### REQUIREMENT:
Please return every line from the entries that has the string "tedy" in it.
[EXERCISE DATA — start]
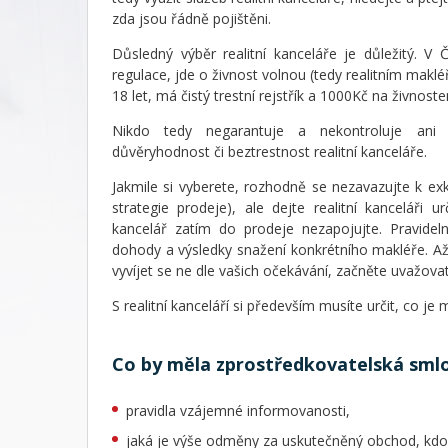
zda jsou řádně pojištěni.
Důsledný výběr realitní kanceláře je důležitý. V Č
regulace, jde o živnost volnou (tedy realitním makl
18 let, má čistý trestní rejstřík a 1000Kč na živnoste
Nikdo tedy negarantuje a nekontroluje ani 
důvěryhodnost či beztrestnost realitní kanceláře.
Jakmile si vyberete, rozhodně se nezavazujte k ex
strategie prodeje), ale dejte realitní kanceláři u
kancelář zatím do prodeje nezapojujte. Pravideln
dohody a výsledky snažení konkrétního makléře. Až
vyvíjet se ne dle vašich očekávání, začněte uvažov
S realitní kanceláří si především musíte určit, co 
Co by měla zprostředkovatelská sml
pravidla vzájemné informovanosti,
jaká je výše odměny za uskutečněný obchod, kdo ji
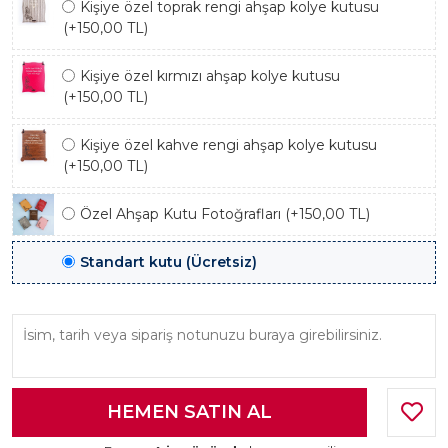
Kişiye özel toprak rengi ahşap kolye kutusu
(+150,00 TL)
Kişiye özel kırmızı ahşap kolye kutusu
(+150,00 TL)
Kişiye özel kahve rengi ahşap kolye kutusu
(+150,00 TL)
Özel Ahşap Kutu Fotoğrafları (+150,00 TL)
Standart kutu (Ücretsiz)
[EXERCISE DATA — finish]
### SOLUTION:
regulace, jde o živnost volnou (tedy realitním makl
Nikdo tedy negarantuje a nekontroluje ani 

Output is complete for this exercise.